**To do**
Leaving out all pictures, give again each line exactly, from the start of the listing through the line that contains "も、この血流の阻害が原因となっています。".
= = = = = = =
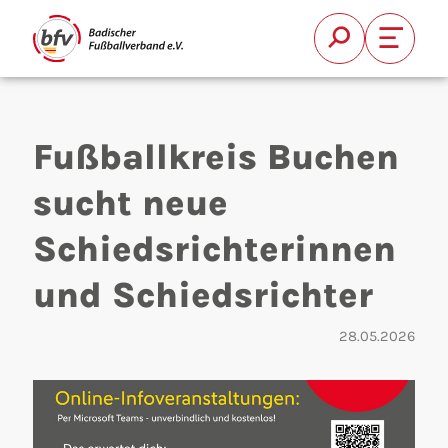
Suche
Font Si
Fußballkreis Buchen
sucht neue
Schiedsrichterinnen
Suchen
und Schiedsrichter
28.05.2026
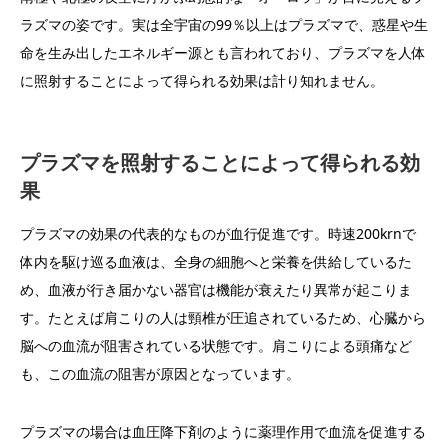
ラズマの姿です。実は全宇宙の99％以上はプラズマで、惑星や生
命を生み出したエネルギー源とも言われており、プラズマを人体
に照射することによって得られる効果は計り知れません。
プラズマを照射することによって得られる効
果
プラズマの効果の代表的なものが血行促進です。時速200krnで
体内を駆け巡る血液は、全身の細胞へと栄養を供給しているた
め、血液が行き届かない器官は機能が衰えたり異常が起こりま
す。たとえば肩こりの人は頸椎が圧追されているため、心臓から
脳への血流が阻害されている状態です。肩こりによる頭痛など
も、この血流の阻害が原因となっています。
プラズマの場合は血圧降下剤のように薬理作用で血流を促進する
= = = = = = =
**Answer to this problem**
Suche
Font Si
Fußballkreis Buchen
sucht neue
Schiedsrichterinnen
Suchen
und Schiedsrichter
28.05.2026
ラズマの姿です。実は全宇宙の99％以上はプラズマで、惑星や生
命を生み出したエネルギー源とも言われており、プラズマを人体
に照射することによって得られる効果は計り知れません。
プラズマを照射することによって得られる効
果
プラズマの効果の代表的なものが血行促進です。時速200krnで
体内を駆け巡る血液は、全身の細胞へと栄養を供給しているた
め、血液が行き届かない器官は機能が衰えたり異常が起こりま
す。たとえば肩こりの人は頸椎が圧追されているため、心臓から
脳への血流が阻害されている状態です。肩こりによる頭痛など
も、この血流の阻害が原因となっています。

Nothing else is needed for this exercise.